Ed infatti, nel caso esaminato da detta pronuncia il debitore, nella procedura prefallimentare, aveva chiesto rinvio per presentare la proposta di concordato, cosi’ avendo pienamente garantito il suo diritto di difesa, mentre nel presente giudizio, risulta che il giorno precedente l’udienza fissata L. Fall., ex art. 15 la dott. G. ha depositato la proposta di concordato, dichiarata inammissibile senza convocazione della debitrice.
Il motivo va quindi respinto sulla base del seguente principio di diritto: “Ove sia stata presentata proposta di concordato preventivo cd. “in bianco” ai sensi della L. Fall., art. 161, comma 6, va rispettato l’obbligo di audizione del debitore L. Fall., ex art. 162, comma 2 per consentire allo stesso di svolgere le proprie difese prima della pronuncia di inammissibilita’, salvo che, inserendosi la proposta nell’ambito della procedura prefallimentare, il debitore sia stato comunque sentito in relazione alla proposta ed abbia avuto modo di svolgere le sue difese”.
3.1. – Il ricorso va conclusivamente respinto.

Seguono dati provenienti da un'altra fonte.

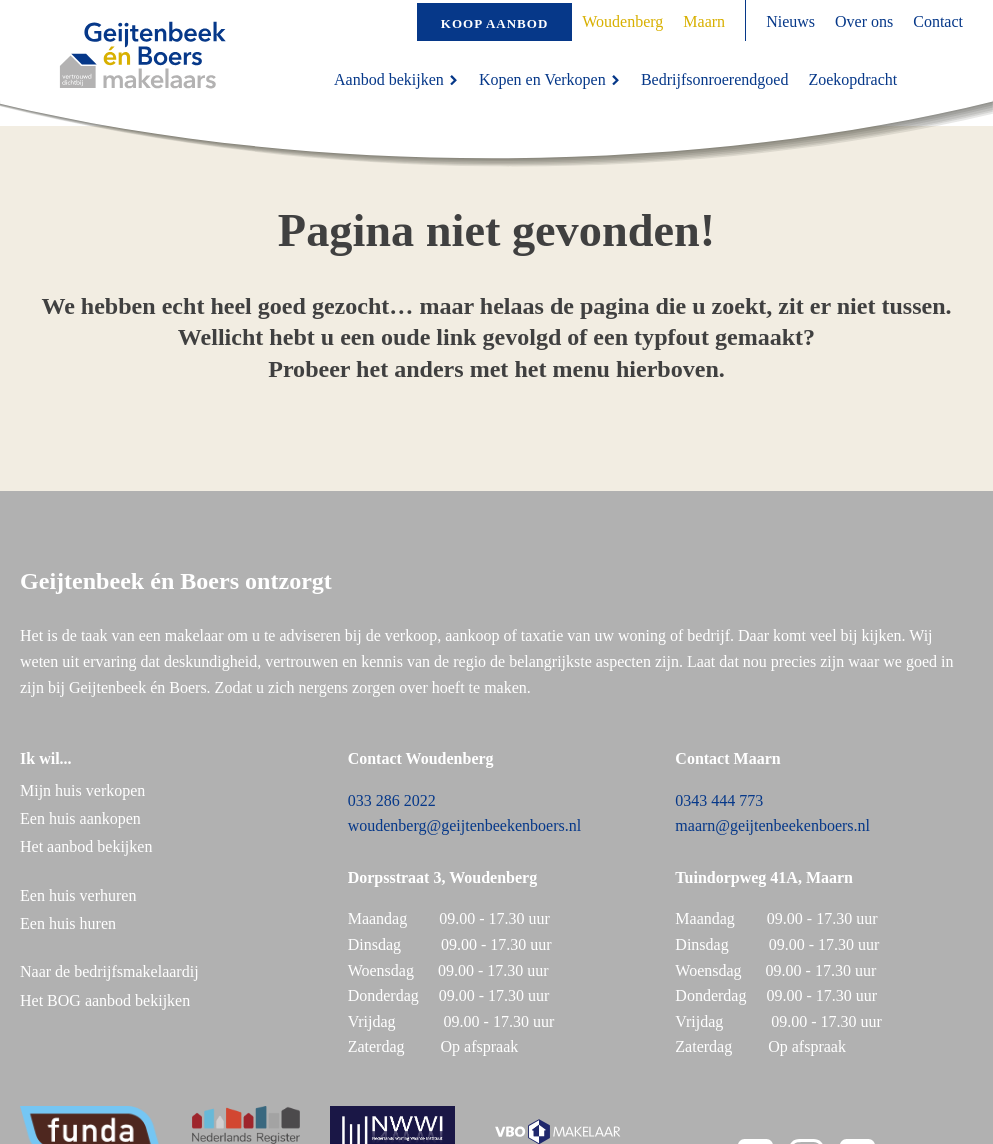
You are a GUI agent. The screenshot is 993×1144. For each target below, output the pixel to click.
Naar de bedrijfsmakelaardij (109, 971)
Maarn (704, 21)
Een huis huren (68, 923)
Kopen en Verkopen (550, 79)
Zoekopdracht (852, 79)
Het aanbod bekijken (86, 846)
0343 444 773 (719, 800)
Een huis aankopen (80, 818)
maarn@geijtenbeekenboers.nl (772, 825)
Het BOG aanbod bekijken (105, 1000)
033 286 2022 (392, 800)
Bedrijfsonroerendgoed (715, 79)
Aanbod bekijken (396, 79)
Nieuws (790, 21)
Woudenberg (622, 21)
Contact (938, 21)
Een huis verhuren (80, 895)
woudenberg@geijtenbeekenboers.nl (464, 825)
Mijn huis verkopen (82, 790)
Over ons (864, 21)
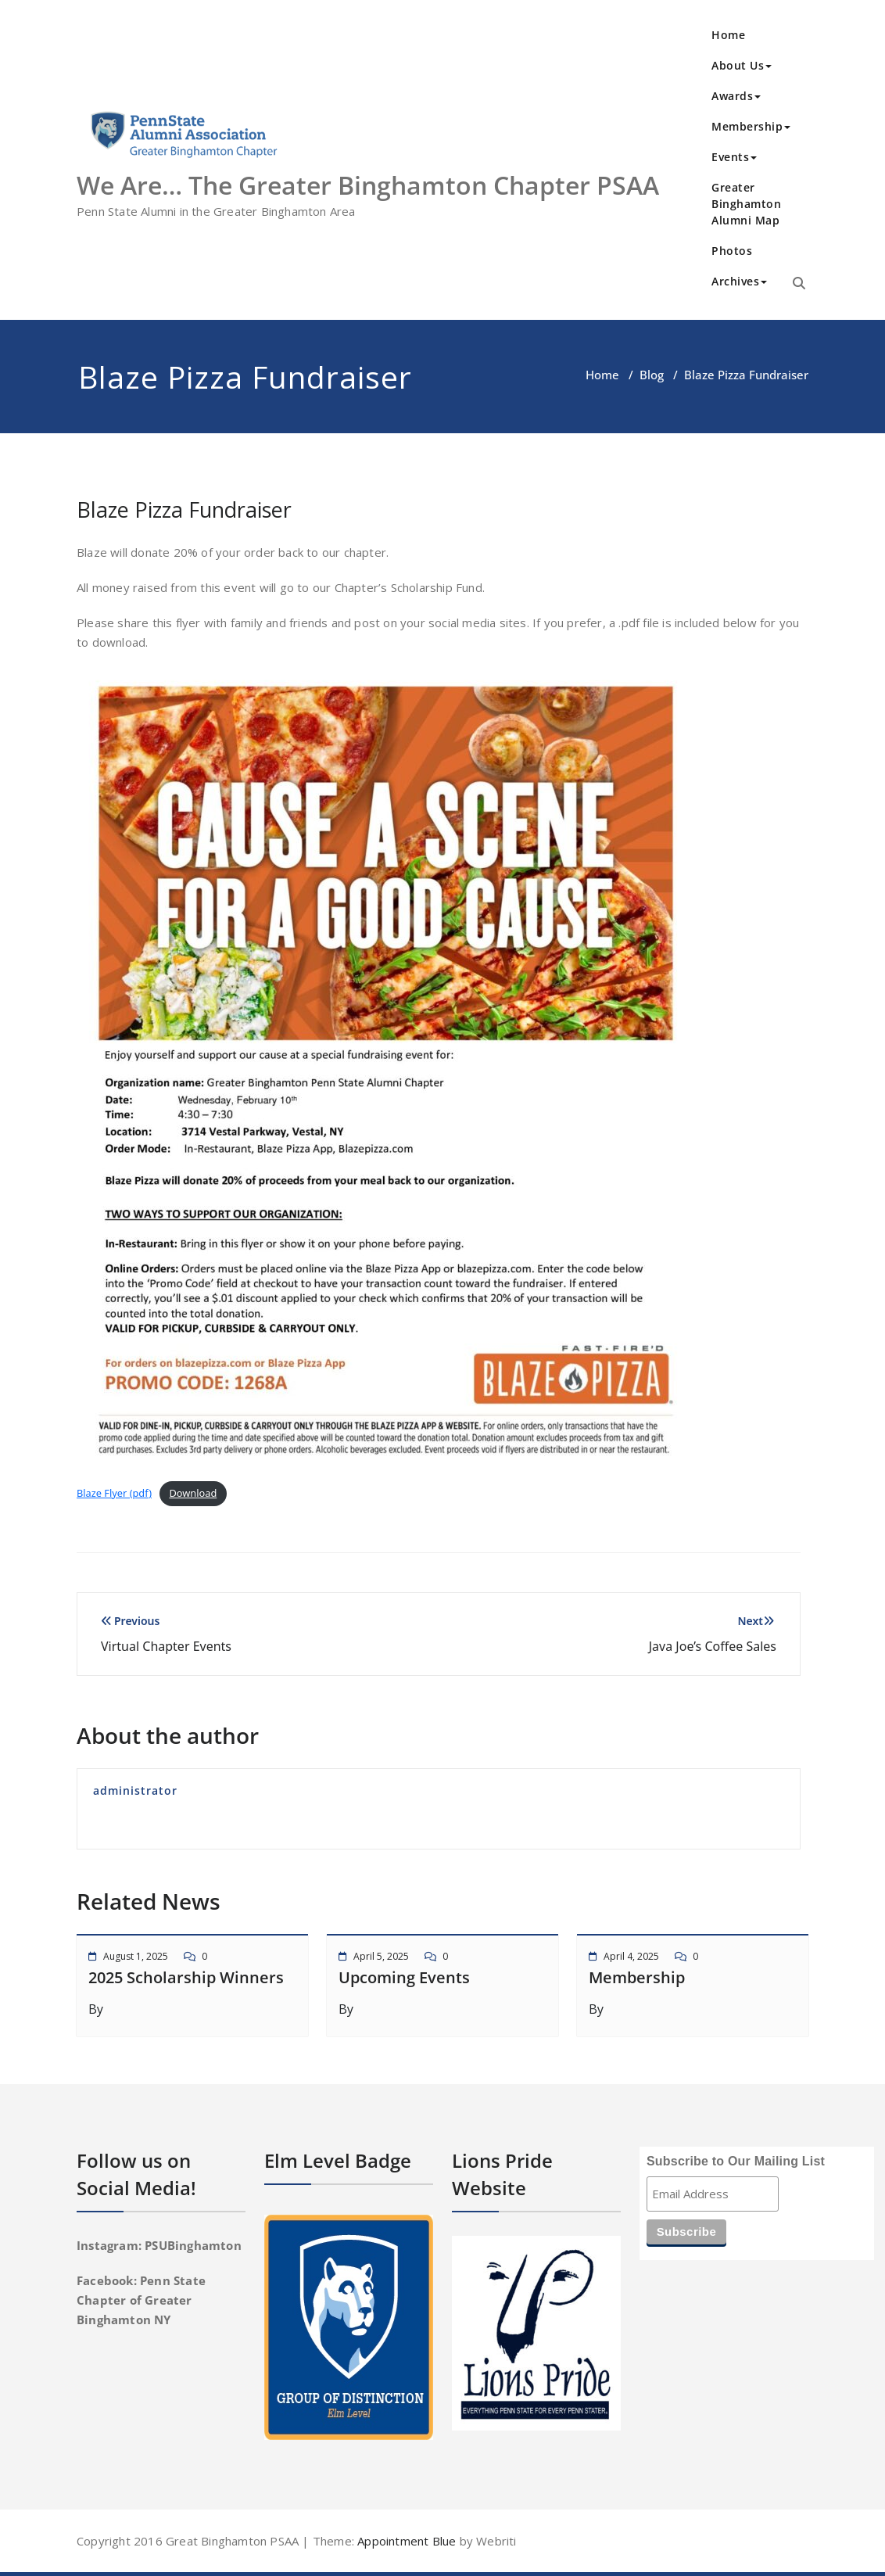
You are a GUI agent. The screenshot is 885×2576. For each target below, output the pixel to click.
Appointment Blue (405, 2541)
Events (734, 156)
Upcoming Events (404, 1977)
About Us (741, 65)
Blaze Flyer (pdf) (114, 1493)
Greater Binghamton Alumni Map (746, 204)
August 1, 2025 (135, 1956)
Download (193, 1493)
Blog (652, 374)
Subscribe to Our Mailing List (736, 2161)
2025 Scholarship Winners (186, 1977)
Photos (731, 250)
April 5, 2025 (381, 1956)
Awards (736, 95)
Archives (739, 281)
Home (728, 34)
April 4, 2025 (631, 1956)
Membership (750, 126)
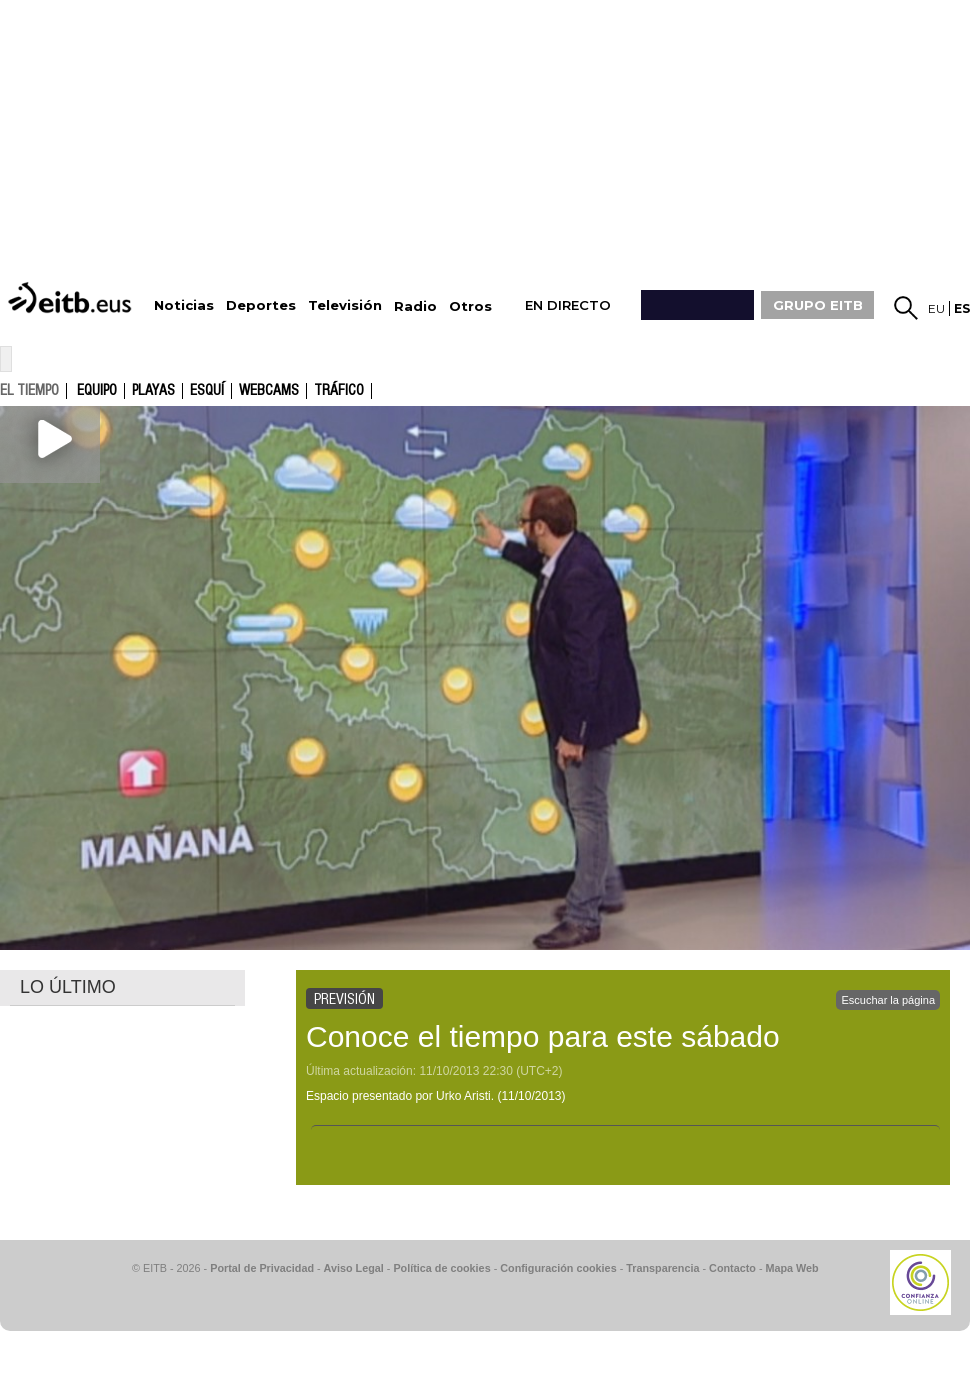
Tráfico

La sostanziale novita’ della questione di maggiore spessore fatta valere dal Fallimento induce a compensare le spese del presente giudizio.
P.Q.M.
La Corte respinge il ricorso; compensa le spese del presente giudizio.
Ai sensi del D.P.R. 30 maggio 2002, n. 115, art. 13, comma 1 quater, da’ atto della sussistenza dei presupposti per il versamento, da parte del ricorrente, dell’ulteriore importo a titolo di contributo unificato pari a quello dovuto per il ricorso principale, a norma del cit. art. 13, comma 1 bis.